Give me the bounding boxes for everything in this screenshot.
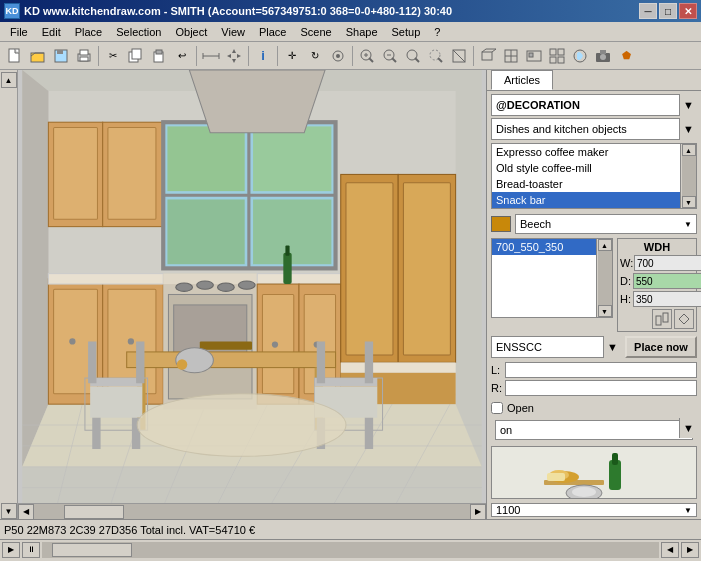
tb-view3d[interactable] (477, 45, 499, 67)
subcategory-dropdown-arrow[interactable]: ▼ (679, 118, 697, 140)
open-checkbox[interactable] (491, 402, 503, 414)
tb-highlight[interactable]: ⬟ (615, 45, 637, 67)
close-button[interactable]: ✕ (679, 3, 697, 19)
list-item-2[interactable]: Old style coffee-mill (492, 160, 696, 176)
tb-camera[interactable] (592, 45, 614, 67)
wdh-icon2[interactable] (674, 309, 694, 329)
list-item-3[interactable]: Bread-toaster (492, 176, 696, 192)
h-label: H: (620, 293, 631, 305)
menu-file[interactable]: File (4, 24, 34, 40)
h-row: H: (620, 291, 694, 307)
tb-render[interactable] (569, 45, 591, 67)
sep4 (277, 46, 278, 66)
taskbar-btn4[interactable]: ▶ (681, 542, 699, 558)
code-dropdown[interactable]: ENSSCC (491, 336, 621, 358)
left-arrow-down[interactable]: ▼ (1, 503, 17, 519)
svg-point-72 (128, 338, 134, 344)
color-dropdown[interactable]: Beech (515, 214, 697, 234)
maximize-button[interactable]: □ (659, 3, 677, 19)
taskbar-thumb[interactable] (52, 543, 132, 557)
tb-copy[interactable] (125, 45, 147, 67)
tb-print[interactable] (73, 45, 95, 67)
list-item-5[interactable]: Chopping board (492, 208, 696, 209)
place-now-button[interactable]: Place now (625, 336, 697, 358)
left-arrow-up[interactable]: ▲ (1, 72, 17, 88)
d-row: D: (620, 273, 694, 289)
r-input[interactable] (505, 380, 697, 396)
taskbar-btn1[interactable]: ▶ (2, 542, 20, 558)
tb-view-plan[interactable] (523, 45, 545, 67)
tb-view4[interactable] (546, 45, 568, 67)
tb-move[interactable] (223, 45, 245, 67)
category-dropdown[interactable]: @DECORATION (491, 94, 697, 116)
minimize-button[interactable]: ─ (639, 3, 657, 19)
menu-view[interactable]: View (215, 24, 251, 40)
dimensions-panel: 700_550_350 ▲ ▼ WDH W: D: (491, 238, 697, 332)
articles-tab[interactable]: Articles (491, 70, 553, 90)
dim-item-1[interactable]: 700_550_350 (492, 239, 612, 255)
dim-scroll-down[interactable]: ▼ (598, 305, 612, 317)
taskbar-btn2[interactable]: ⏸ (22, 542, 40, 558)
h-input[interactable] (633, 291, 701, 307)
svg-rect-73 (48, 274, 163, 284)
wdh-icon1[interactable] (652, 309, 672, 329)
scroll-left[interactable]: ◀ (18, 504, 34, 520)
tb-open[interactable] (27, 45, 49, 67)
number-field: 1100 ▼ (491, 503, 697, 517)
tb-zoomin[interactable] (356, 45, 378, 67)
on-dropdown[interactable]: on (495, 420, 693, 440)
tb-info[interactable]: i (252, 45, 274, 67)
menu-selection[interactable]: Selection (110, 24, 167, 40)
tb-rotate[interactable]: ↻ (304, 45, 326, 67)
tb-view2d[interactable] (500, 45, 522, 67)
svg-rect-5 (80, 50, 88, 55)
tb-paste[interactable] (148, 45, 170, 67)
sep5 (352, 46, 353, 66)
dim-list: 700_550_350 ▲ ▼ (491, 238, 613, 318)
number-field-arrows[interactable]: ▼ (684, 506, 692, 515)
menu-scene[interactable]: Scene (294, 24, 337, 40)
menu-setup[interactable]: Setup (386, 24, 427, 40)
menu-shape[interactable]: Shape (340, 24, 384, 40)
svg-rect-44 (550, 57, 556, 63)
svg-rect-82 (257, 274, 341, 284)
tb-zoom1[interactable] (402, 45, 424, 67)
tb-zoom2[interactable] (425, 45, 447, 67)
d-input[interactable] (633, 273, 701, 289)
svg-marker-110 (189, 70, 325, 133)
subcategory-dropdown[interactable]: Dishes and kitchen objects (491, 118, 697, 140)
tb-undo[interactable]: ↩ (171, 45, 193, 67)
svg-rect-3 (57, 50, 63, 54)
menu-place2[interactable]: Place (253, 24, 293, 40)
viewport[interactable]: ◀ ▶ (18, 70, 486, 519)
w-input[interactable] (634, 255, 701, 271)
list-scroll-up[interactable]: ▲ (682, 144, 696, 156)
tb-save[interactable] (50, 45, 72, 67)
tb-cut[interactable]: ✂ (102, 45, 124, 67)
taskbar-btn3[interactable]: ◀ (661, 542, 679, 558)
on-dropdown-arrow[interactable]: ▼ (679, 418, 697, 438)
tb-dims[interactable] (200, 45, 222, 67)
tb-crosshair[interactable]: ✛ (281, 45, 303, 67)
menu-place[interactable]: Place (69, 24, 109, 40)
tb-new[interactable] (4, 45, 26, 67)
menu-object[interactable]: Object (170, 24, 214, 40)
status-text: P50 22M873 2C39 27D356 Total incl. VAT=5… (4, 524, 255, 536)
list-item-snackbar[interactable]: Snack bar (492, 192, 696, 208)
list-item-1[interactable]: Expresso coffee maker (492, 144, 696, 160)
tb-snap[interactable] (327, 45, 349, 67)
scroll-right[interactable]: ▶ (470, 504, 486, 520)
code-dropdown-arrow[interactable]: ▼ (603, 336, 621, 358)
right-panel: Articles @DECORATION ▼ Dishes and kitche… (486, 70, 701, 519)
list-scrollbar[interactable]: ▲ ▼ (680, 144, 696, 208)
tb-pan[interactable] (448, 45, 470, 67)
l-input[interactable] (505, 362, 697, 378)
tb-zoomout[interactable] (379, 45, 401, 67)
menu-edit[interactable]: Edit (36, 24, 67, 40)
list-scroll-down[interactable]: ▼ (682, 196, 696, 208)
menu-help[interactable]: ? (428, 24, 446, 40)
dim-scrollbar[interactable]: ▲ ▼ (596, 239, 612, 317)
on-dropdown-wrapper: on ▼ (491, 418, 697, 442)
category-dropdown-arrow[interactable]: ▼ (679, 94, 697, 116)
dim-scroll-up[interactable]: ▲ (598, 239, 612, 251)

WHAT NEEDS TO BE DONE = The lines you return should be those above that contain the word "Place", every one of them.

RESPONSE AREA =
place-now-button[interactable]: Place now (625, 336, 697, 358)
menu-place2[interactable]: Place (253, 24, 293, 40)
menu-place[interactable]: Place (69, 24, 109, 40)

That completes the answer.